Half way done. Feeling great taking pictures at 14,110 ft while this guy in the purple shirt and lady in the blue jacket both casually pass me and head back down.

I feel like staying in one place and stopping traveling finally let me make some headway professionally. I knew this would be a part of stopping travel, and it’s one small solace in losing several months near the coast each year. When I left my patients every 3-6 months, it was hard to find any sense of professional momentum. Now, working in one place for almost 2 years, I finally feel like I have some personal connection with my patients. I have people who come back every time they have an injury. I have malingerers who are constantly hurt and seem to never leave. I have doctors who expect me to be there for their patients. Most importantly, there is continuity – I get to see all patient cases to their end, and that has helped me grow tremendously as a clinician.

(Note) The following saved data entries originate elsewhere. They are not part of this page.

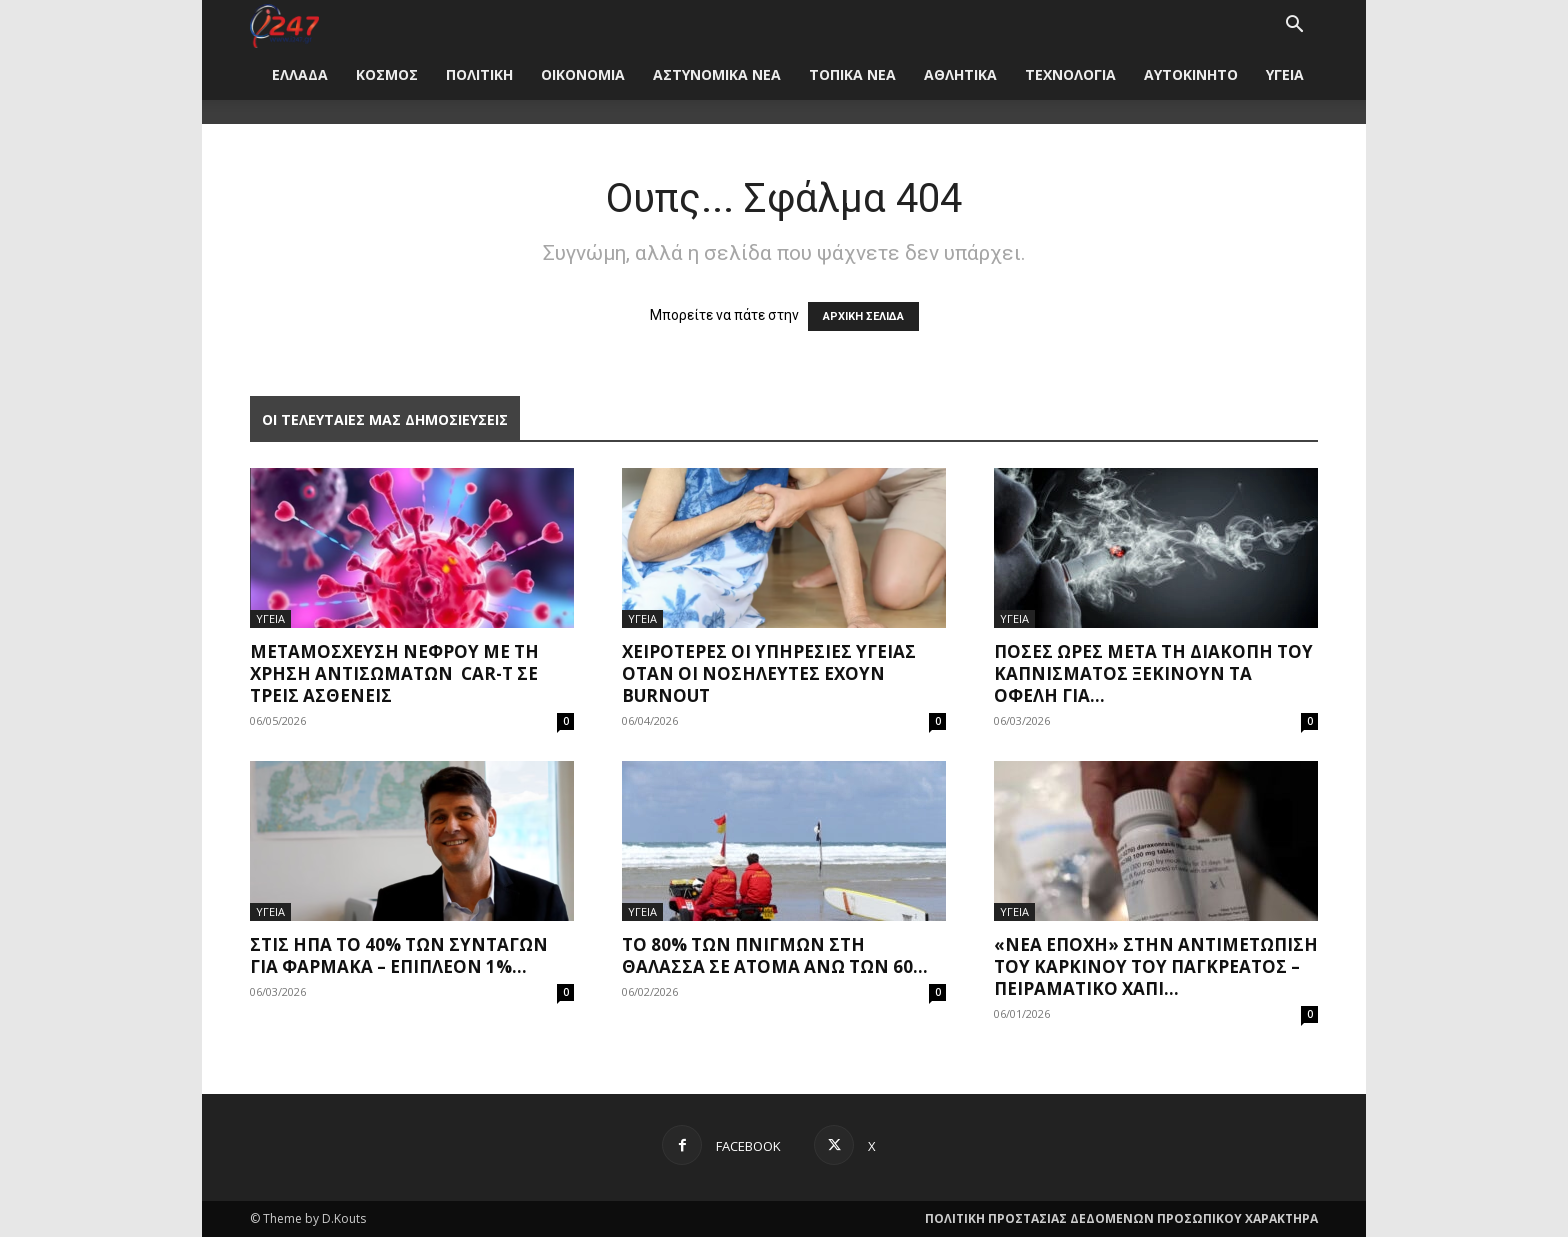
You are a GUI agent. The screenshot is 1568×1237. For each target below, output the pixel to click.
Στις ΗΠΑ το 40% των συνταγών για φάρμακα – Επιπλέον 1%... (399, 955)
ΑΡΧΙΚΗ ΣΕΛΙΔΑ (863, 316)
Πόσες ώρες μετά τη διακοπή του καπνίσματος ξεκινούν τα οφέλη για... (1153, 673)
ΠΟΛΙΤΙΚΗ (479, 74)
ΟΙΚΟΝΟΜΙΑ (583, 74)
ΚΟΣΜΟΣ (387, 74)
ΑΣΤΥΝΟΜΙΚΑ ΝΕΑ (717, 74)
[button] (1294, 26)
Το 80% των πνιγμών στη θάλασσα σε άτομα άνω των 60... (775, 955)
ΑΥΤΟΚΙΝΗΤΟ (1191, 74)
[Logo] (284, 24)
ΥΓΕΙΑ (1285, 74)
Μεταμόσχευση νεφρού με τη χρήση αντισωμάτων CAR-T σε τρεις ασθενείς (394, 673)
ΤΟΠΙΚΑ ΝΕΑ (852, 74)
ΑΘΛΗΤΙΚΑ (960, 74)
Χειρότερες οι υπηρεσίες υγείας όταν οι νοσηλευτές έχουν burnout (769, 673)
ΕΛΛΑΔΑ (300, 74)
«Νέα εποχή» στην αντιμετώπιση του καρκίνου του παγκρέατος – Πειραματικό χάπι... (1156, 966)
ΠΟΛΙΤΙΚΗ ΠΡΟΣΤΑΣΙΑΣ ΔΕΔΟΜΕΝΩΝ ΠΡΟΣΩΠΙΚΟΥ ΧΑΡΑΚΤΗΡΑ (1121, 1218)
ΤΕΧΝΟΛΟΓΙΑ (1070, 74)
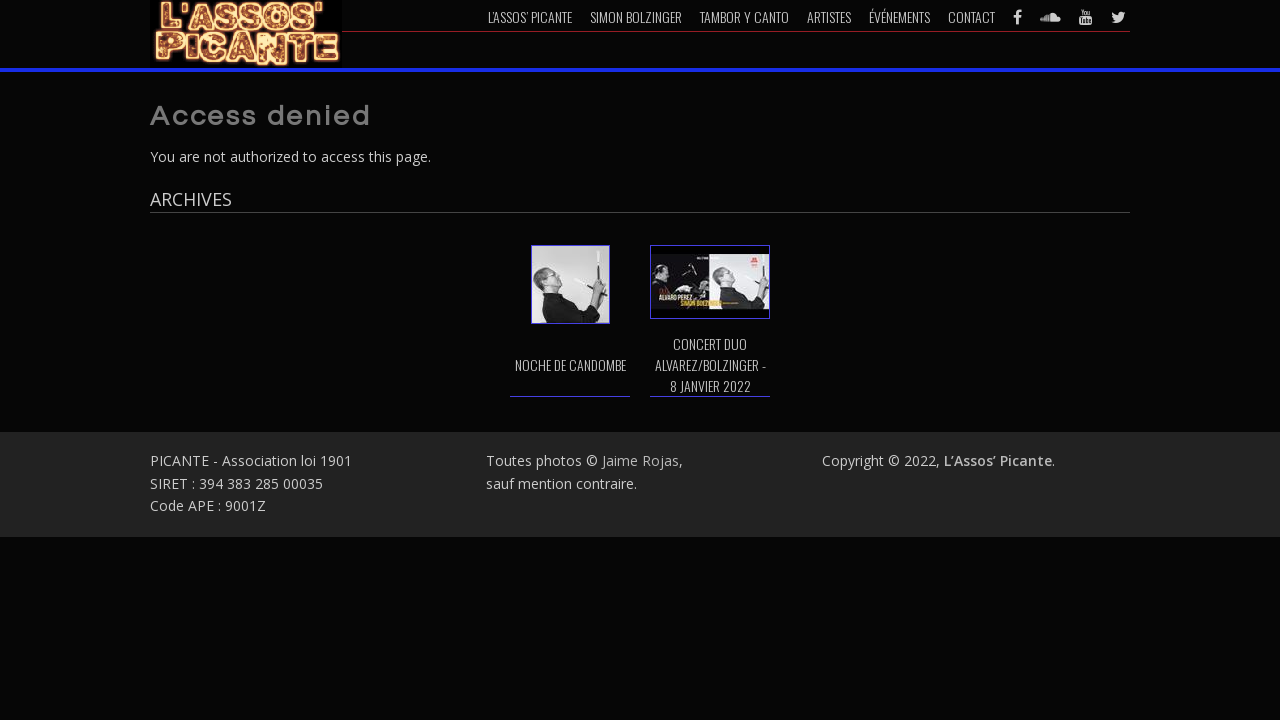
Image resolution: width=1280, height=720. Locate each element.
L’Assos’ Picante (530, 16)
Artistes (829, 16)
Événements (899, 16)
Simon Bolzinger (636, 16)
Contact (971, 16)
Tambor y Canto (744, 16)
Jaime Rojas (640, 460)
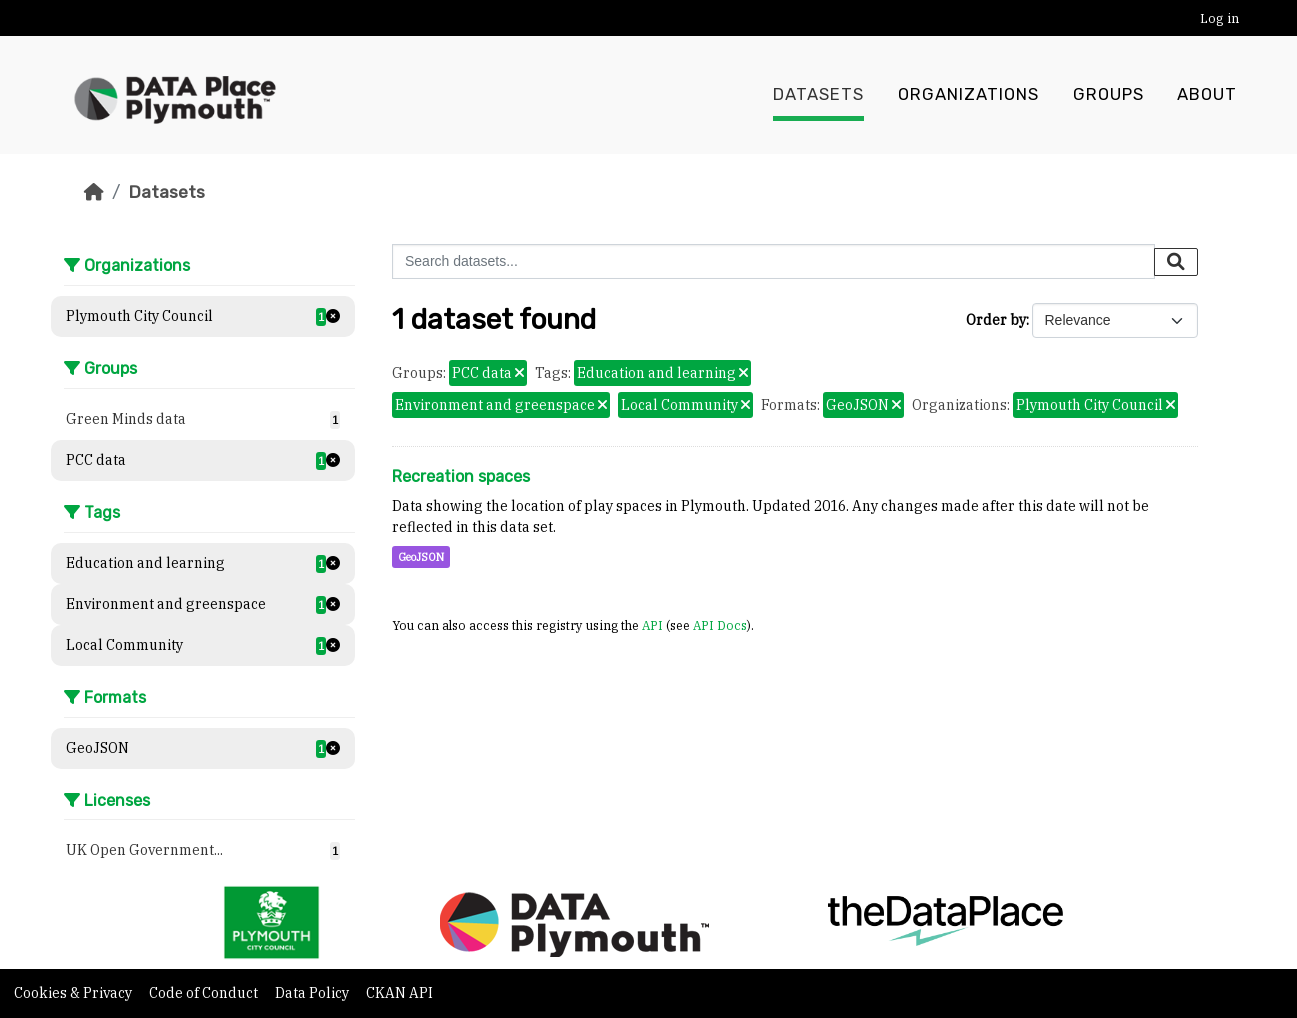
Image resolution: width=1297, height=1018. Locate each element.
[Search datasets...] (773, 261)
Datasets (818, 95)
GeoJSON (421, 557)
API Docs (720, 625)
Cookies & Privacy (74, 993)
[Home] (94, 192)
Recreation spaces (461, 476)
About (1207, 95)
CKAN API (399, 993)
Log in (1219, 18)
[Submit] (1176, 262)
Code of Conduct (205, 993)
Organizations (968, 95)
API (652, 625)
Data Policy (313, 993)
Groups (1108, 95)
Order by (996, 320)
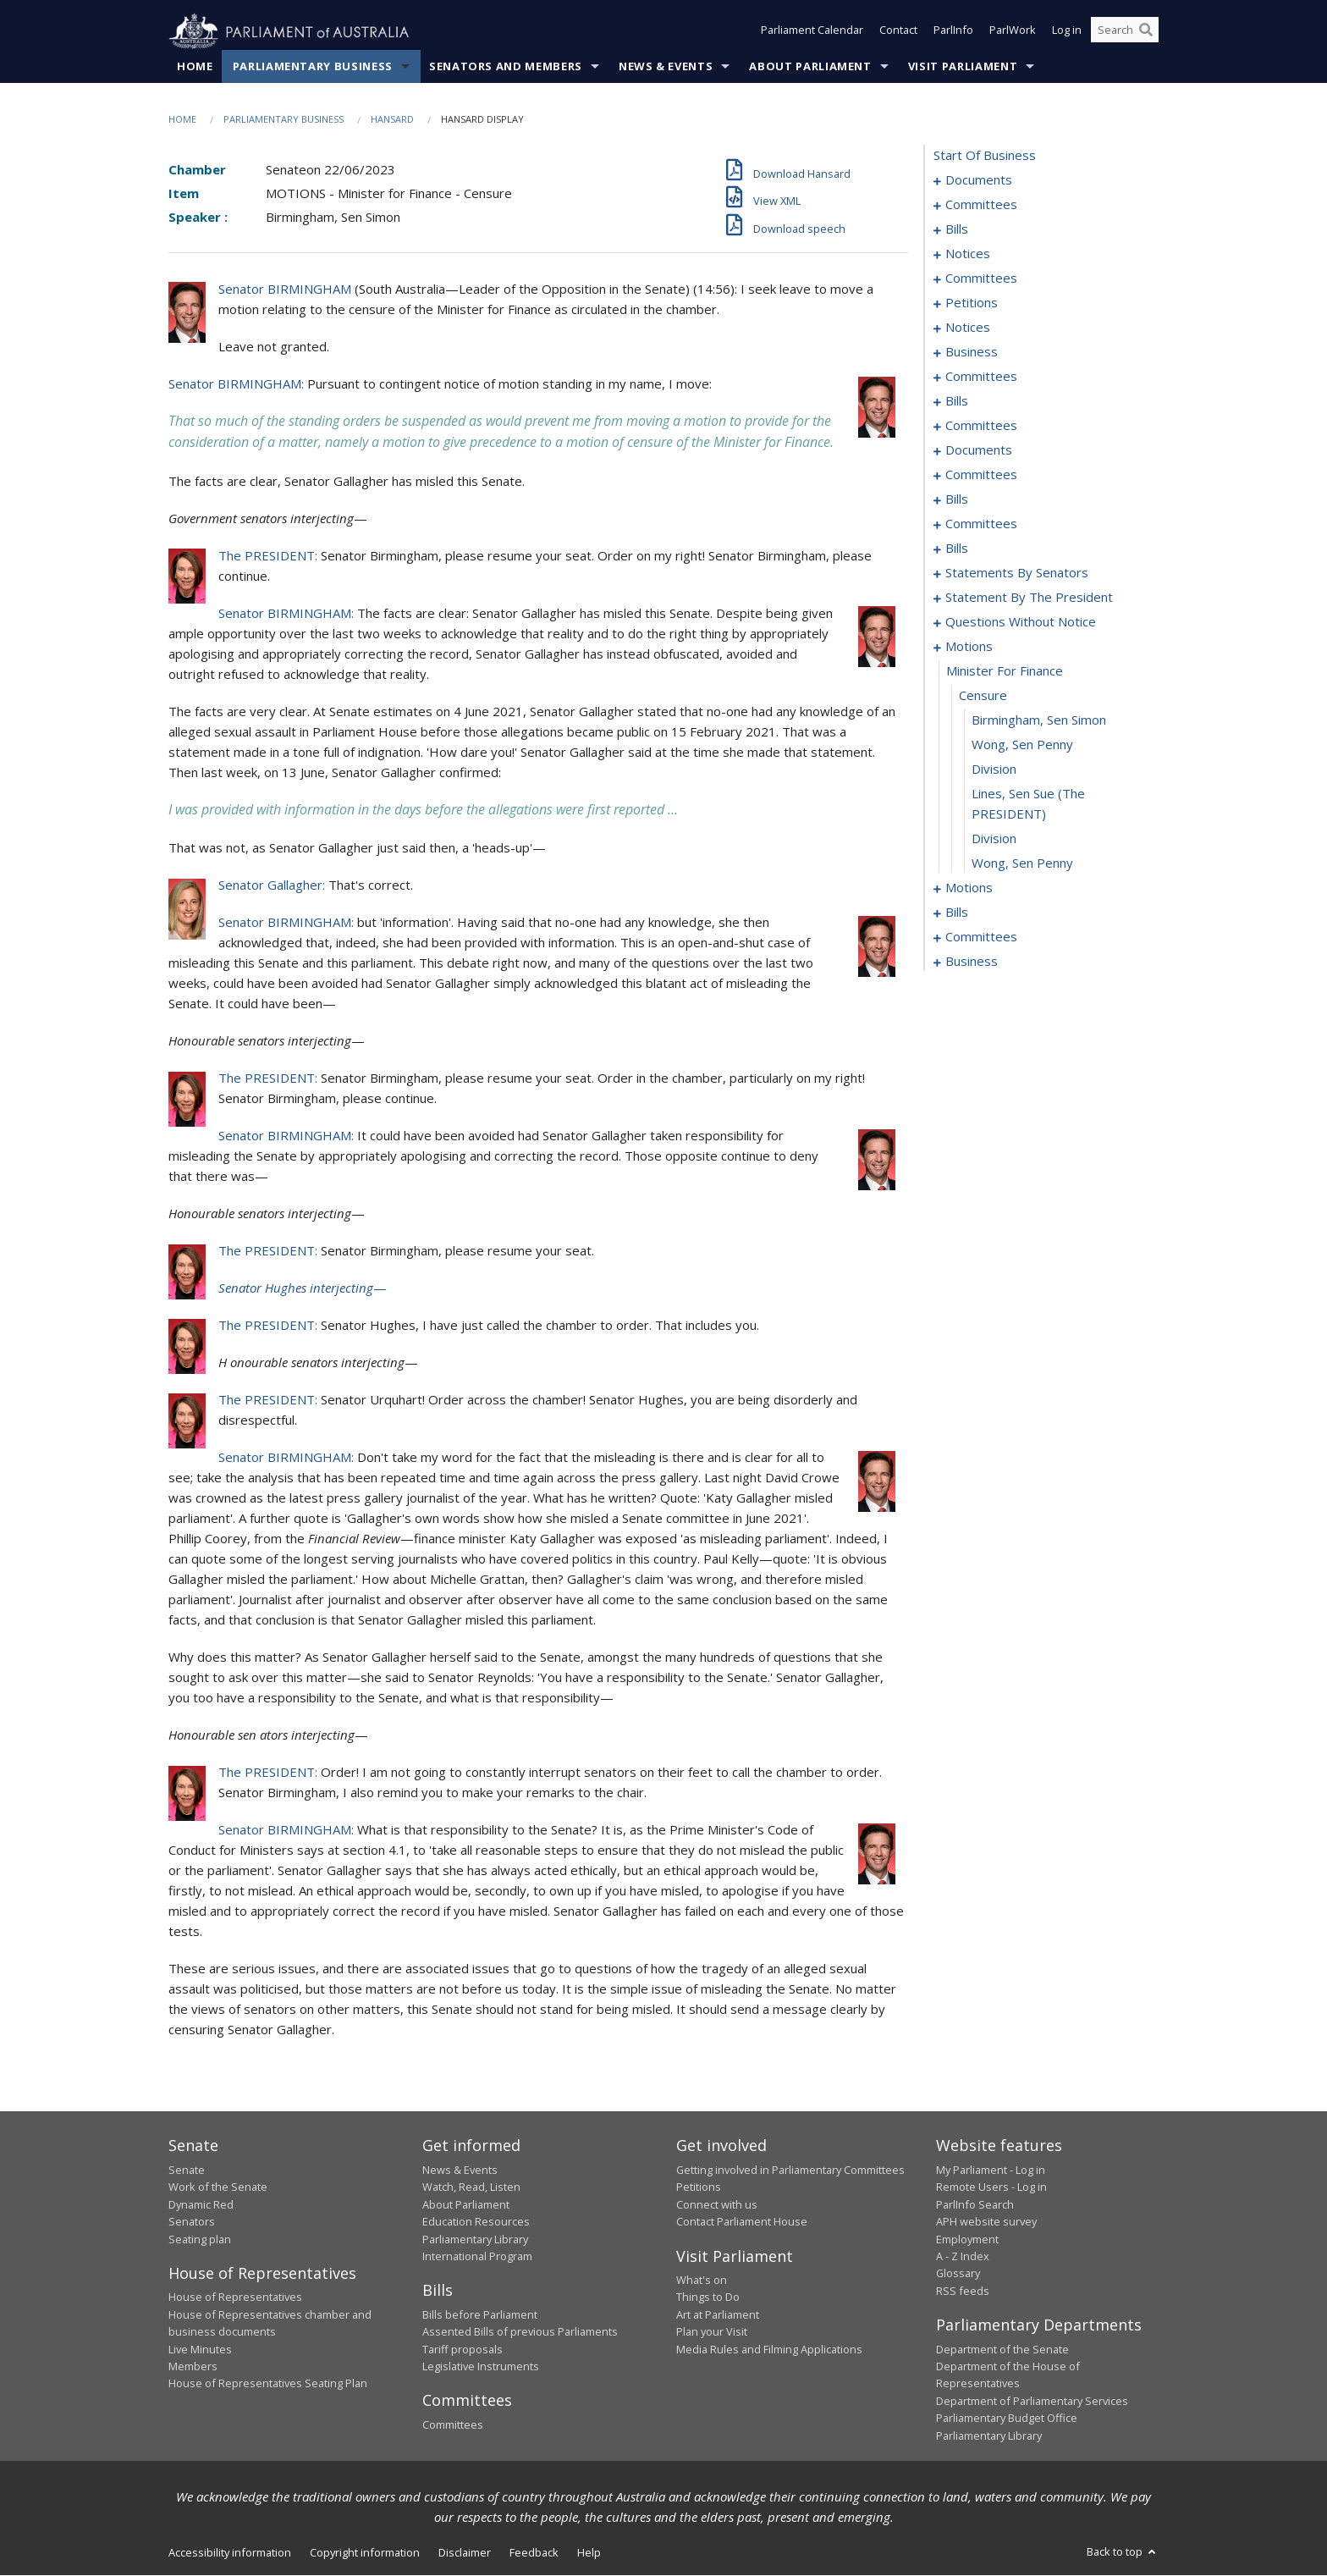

I still frequently joke about going back to travel, if only to make my co-workers uncomfortable, but let’s be honest, I have a house, I have a life here, and I have a kid – I am stuck!

Which brings about the greatest and best addition to my life – this has been my first full year with a kid. I can’t describe the happiness our daughter has brought. It’s a wild experience. At 1.5 years old, I’ve already been strapping her into skis in the backyard. She enjoys it for about 2 minutes, which is probably enough skiing when you’re one year old. People around here typically get their kids on the mountain in this first year – but I’m not so sure we need to be so aggressive about it. It will probably happen just before her 2nd Birthday, but only if the timing is right, and if it’s fun.

The whole fam damily.

I just remembered one other great thing from this year: my Boston Red Sox winning the World Series…. again! The Red Sox winning the World Series this year was the cherry on top of an already incredible year. Just had to mention that. GO SOX!

That’s it for now, but another year of adventures and firsts is just beginning. The whole family will head to CSM in Washington DC to kick off the year, and we’ve been brainstorming other potential air and road trips for the summer. Other APTA conferences have me busy zipping out of Colorado for 2-3 days at a time throughout the year. Hang on, it’s going to be a wild ride, and I’ll keep you updated as we go. Happy New Year!